Wallachs was a New York City men's clothing store which once maintained additional locations in Newark, New Jersey. It was a New York institution for more than a century. Together with Roots and F.R. Tripler, Wallachs was part of a nineteen state chain of fifty stores controlled by the Hastings Group. Hastings Group filed for Chapter 11 bankruptcy in November 1995.

Before the demand for tailored suits waned, the conglomerate operated approximately 200 stores. Wallach's also sold women's apparel.

==Locations and growth==
In 1938 Wallachs' Manhattan and Bronx stores were located at Fifth Avenue at Forty-Fifth Street; 253 Broadway near New York City Hall; 53 Broadway near Wall Street; and Fordham Road near the corner of Marion Avenue. Additionally Wallach's had two stores in Brooklyn. One store was located on Court Street and the other in Kings Plaza on Flatbush Avenue.

A store measuring 22000 sqft was leased by Wallachs and became the largest of its stores in October 1954. It was in a nineteen-story office building at 555 Fifth Avenue. In 1966 Wallachs was a fifteen unit chain of stores.

==Price fixing lawsuit==
In February 1956 a $3,000,000 antitrust lawsuit was filed against Wallachs and R.H. Macy & Company by Alexander's. The lawsuit alleged that the defendants were engaging in unlawful restraints and monopolies in trade. Alexander's contended that
from 1935 to 1955 it purchased more than $1,000,000 in merchandise from clothing manufacturers David D. Doniger & Company and Laurelton Sportswear. For several years prior to 1955 both Wallachs and R.H. Macy & Company bought merchandise from the same manufacturers. Alexander's maintained that the prices for which it retailed the clothing was about 17% less than those offered by the competitors it was instigating legal action against. The complaint stated that since 1953 the defendants had conspired to eliminate Alexander's as a competitor by price fixing of products.

==Consumer friendly==
In the mid 1970s, Wallachs held classes to instruct on how to tie a scarf.
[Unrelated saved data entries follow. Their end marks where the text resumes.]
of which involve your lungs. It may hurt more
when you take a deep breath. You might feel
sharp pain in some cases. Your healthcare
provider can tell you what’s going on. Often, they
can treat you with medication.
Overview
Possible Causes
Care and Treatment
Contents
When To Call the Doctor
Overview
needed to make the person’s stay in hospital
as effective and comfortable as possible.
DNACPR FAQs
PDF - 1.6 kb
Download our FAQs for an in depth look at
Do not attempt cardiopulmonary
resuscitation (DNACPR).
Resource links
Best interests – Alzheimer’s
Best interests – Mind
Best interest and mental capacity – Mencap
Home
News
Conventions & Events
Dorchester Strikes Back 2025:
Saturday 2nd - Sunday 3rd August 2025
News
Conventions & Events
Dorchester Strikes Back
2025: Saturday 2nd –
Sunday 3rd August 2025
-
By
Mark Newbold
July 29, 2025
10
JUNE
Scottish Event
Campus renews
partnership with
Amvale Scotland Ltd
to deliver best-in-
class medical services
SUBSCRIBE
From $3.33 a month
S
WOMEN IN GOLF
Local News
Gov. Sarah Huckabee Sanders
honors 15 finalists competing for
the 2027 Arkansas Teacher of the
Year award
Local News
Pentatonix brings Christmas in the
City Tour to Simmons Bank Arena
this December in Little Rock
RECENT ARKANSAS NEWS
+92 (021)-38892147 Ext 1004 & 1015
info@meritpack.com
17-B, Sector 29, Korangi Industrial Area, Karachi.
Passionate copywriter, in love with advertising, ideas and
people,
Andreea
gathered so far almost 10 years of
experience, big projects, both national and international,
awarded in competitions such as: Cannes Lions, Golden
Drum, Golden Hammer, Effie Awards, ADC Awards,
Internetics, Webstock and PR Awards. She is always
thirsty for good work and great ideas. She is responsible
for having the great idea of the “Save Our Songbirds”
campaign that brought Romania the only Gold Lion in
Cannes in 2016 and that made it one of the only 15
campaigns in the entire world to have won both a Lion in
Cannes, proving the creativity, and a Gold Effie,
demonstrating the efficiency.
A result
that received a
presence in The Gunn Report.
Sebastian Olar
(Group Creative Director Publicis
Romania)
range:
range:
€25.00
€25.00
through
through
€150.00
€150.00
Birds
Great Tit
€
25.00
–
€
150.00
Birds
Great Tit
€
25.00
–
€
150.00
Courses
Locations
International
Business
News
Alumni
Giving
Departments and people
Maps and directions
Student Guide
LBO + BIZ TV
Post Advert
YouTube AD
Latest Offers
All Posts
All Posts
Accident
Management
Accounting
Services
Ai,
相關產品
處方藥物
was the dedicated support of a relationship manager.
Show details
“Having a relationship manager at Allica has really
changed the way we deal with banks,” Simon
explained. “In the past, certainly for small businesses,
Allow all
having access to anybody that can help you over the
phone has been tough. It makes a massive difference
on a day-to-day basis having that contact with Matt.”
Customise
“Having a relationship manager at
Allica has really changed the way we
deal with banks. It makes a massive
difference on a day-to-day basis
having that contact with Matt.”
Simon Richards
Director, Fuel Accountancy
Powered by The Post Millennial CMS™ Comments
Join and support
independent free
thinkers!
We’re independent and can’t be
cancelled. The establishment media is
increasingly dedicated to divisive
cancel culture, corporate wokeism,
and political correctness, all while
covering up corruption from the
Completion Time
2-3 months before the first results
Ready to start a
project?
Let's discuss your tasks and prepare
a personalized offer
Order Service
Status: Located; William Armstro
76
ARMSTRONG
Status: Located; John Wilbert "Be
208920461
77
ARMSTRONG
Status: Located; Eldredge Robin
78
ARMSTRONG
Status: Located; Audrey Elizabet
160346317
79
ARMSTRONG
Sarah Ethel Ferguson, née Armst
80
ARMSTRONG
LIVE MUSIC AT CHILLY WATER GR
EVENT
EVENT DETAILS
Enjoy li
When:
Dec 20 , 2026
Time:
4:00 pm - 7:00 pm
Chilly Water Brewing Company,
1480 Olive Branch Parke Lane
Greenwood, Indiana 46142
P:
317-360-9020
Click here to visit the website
At one time Wallachs' customers and passersby were asked to come inside to have loose buttons sewn on or missing buttons replaced at no cost. Shoe laces, collar stays, hat bags, and feathers for hats were provided to shoppers who requested them. Additional free extras given out at retail counters included clothes brushes and identification tags which buttoned inside raincoats.